→ **What to do**: Going through the data below, please show each line containing the string "HIỆN".

→ **Records to use**:
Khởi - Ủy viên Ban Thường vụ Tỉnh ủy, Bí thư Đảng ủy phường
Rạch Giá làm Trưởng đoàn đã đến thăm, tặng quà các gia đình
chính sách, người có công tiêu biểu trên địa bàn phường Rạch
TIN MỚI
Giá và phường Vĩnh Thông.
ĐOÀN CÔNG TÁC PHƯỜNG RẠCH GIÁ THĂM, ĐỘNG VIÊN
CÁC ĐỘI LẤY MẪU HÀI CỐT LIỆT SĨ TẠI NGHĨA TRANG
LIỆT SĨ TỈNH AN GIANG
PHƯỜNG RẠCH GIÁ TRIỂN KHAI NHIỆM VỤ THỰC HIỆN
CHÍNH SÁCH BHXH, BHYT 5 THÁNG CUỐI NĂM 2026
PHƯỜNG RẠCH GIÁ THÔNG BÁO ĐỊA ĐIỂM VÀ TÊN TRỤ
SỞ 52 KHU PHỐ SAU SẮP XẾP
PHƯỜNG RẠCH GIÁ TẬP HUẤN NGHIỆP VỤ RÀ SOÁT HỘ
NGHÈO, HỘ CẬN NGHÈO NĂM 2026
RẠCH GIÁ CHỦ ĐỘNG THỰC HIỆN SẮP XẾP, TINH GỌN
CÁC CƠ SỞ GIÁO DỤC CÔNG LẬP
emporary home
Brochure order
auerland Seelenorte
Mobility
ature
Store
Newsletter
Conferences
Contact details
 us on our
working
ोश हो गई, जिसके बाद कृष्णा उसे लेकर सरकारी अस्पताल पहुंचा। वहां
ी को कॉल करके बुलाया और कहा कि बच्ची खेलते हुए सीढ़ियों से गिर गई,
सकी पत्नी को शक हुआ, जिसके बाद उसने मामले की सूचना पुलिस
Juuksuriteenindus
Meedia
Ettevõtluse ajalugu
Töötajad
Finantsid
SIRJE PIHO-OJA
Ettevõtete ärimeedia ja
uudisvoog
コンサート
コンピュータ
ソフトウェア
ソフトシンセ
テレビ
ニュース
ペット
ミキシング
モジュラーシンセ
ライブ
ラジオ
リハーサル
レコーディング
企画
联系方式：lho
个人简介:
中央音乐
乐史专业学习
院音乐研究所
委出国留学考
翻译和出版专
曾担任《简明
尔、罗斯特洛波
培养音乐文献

→ **Exercise solution**:
PHƯỜNG RẠCH GIÁ TRIỂN KHAI NHIỆM VỤ THỰC HIỆN
RẠCH GIÁ CHỦ ĐỘNG THỰC HIỆN SẮP XẾP, TINH GỌN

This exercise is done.